Markets shrugged off an election victory for Spain’s centre-right, with the euro sliding below $1.35 for most of the day, but later recovered on US concerns.

London’s FTSE-100 gave up 2.62 per cent to 5,222.60 points, Frankfurt’s DAX lost 3.35 per cent to 5,606.00 points and France’s CAC-40 dropped 3.41 percent to 2,894.94 points. Madrid slumped 3.48 per cent and Milan plunged 4.74 per cent. The euro was trading at $1.3520 at 1700 GMT compared to $1.3519 on Friday in New York.

US markets were also down sharply due to Congress’s apparent failure to reach a deal to cut the country’s massive budget deficit and to extend stimulus measures into next year.

Spanish government borrowing costs rose as the financial markets found no reason for confidence from a sweeping election win for a right-wing government committed to radical budget cuts so as to balance the public finances.

The yield or rate of return earned by holders of benchmark Spanish 10-year government bonds rose to 6.514 per cent in evening trading from 6.345 per cent at the close on Friday.

“Equities are not a happy place to be right now with so many uncertainties shrouding the market,” said Simon Denham, head of Capital Spreads trading group.

He added that the sell-off was being driven “by the wider concerns of the overall debt situation affecting not just Europe but the US as well.

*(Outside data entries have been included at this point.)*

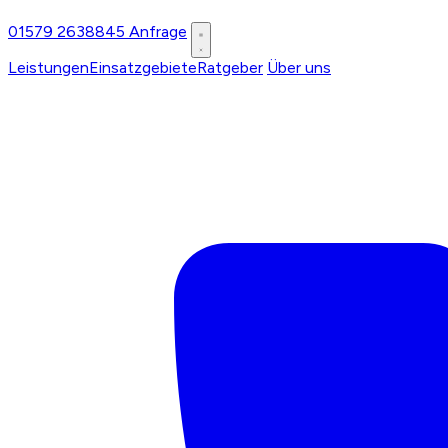
01579 2638845
Anfrage
Leistungen
Einsatzgebiete
Ratgeber
Über uns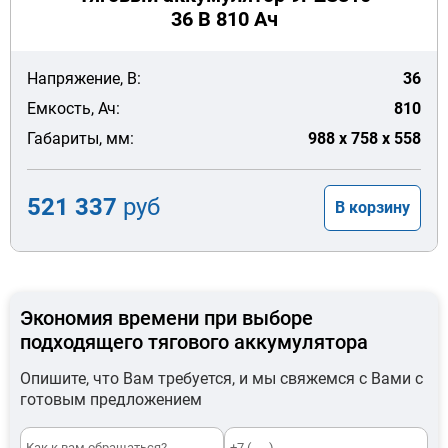
36 В 810 Ач
Напряжение, В:
36
Емкость, Ач:
810
Габариты, мм:
988 x 758 x 558
521 337
руб
В корзину
Экономия времени при выборе
подходящего тягового аккумулятора
Опишите, что Вам требуется, и мы свяжемся с Вами с
готовым предложением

“The foreign exchange traders are also in no mood for taking risks, so we have seen a hike in the safe havens that are the dollar and then yen,” Denham added.

The lack of a US deficit deal – a formal announcement by negotiators was expected after Wall Street closed – hit sentiment more due to the short-term stimulus measures than concern over the US credit standing.

“Market focus will now shift to the fate of the expiring payroll tax cuts and unemployment benefits,” said analysts with Barclays Capital, who said there was little risk yet to the US credit standing.

The US cost of borrowing actually eased in early bond trading, with the yield on the 10-year Treasury bond falling to 1.97 per cent from 2.01 on Friday.

Asian shares closed mostly lower yesterday as markets awaited the outcome of key China-US trade talks amid simmering tensions between the economic superpowers.

Markets also reacted to news Japan logged an unexpected trade deficit in October, while business hub Singapore predicted sharply lower economic growth next year.

In Europe, Spain’s right stormed to its biggest election victory ever on Sunday, winning over voters desperate for an end to soaring unemployment and the eurozone debt storm.

Spain’s government was the latest to fall among the eurozone’s so-called periphery nations this year after Ireland, Portugal, Greece and Italy all succumbed to a collapse of confidence in their sovereign debt.

Mariano Rajoy, leader of the conservative Popular Party, won support from voters lured by his promise to fix the economy and create jobs, even if it means more austerity.

European stocks fell sharply last week as Spain, Italy and France faced a sharp spike in borrowing costs.

A rise in the borrowing rate on French debt bonds and possibly slowing growth could meanwhile have a negative effect on France’s top AAA credit rating but not immediately, Moody’s warned yesterday. Nevertheless France successfully placed €7 billion in short-term debt yesterday, with yields mixed amid strong demand by investors.

Benchmark 10-year French bonds were yielding 3.461 per cent at 1700 GMT, from 3.457 per cent on Friday, after having risen to 3.591 per cent in the morning.

The rate of return on 10-year Italian bonds rose to 6.647 per cent from 6.631 per cent on Friday, while Germany’s 10-year bonds benefited from safe-haven buying that pushed the yield down to 1.897 per cent from 1.964 per cent.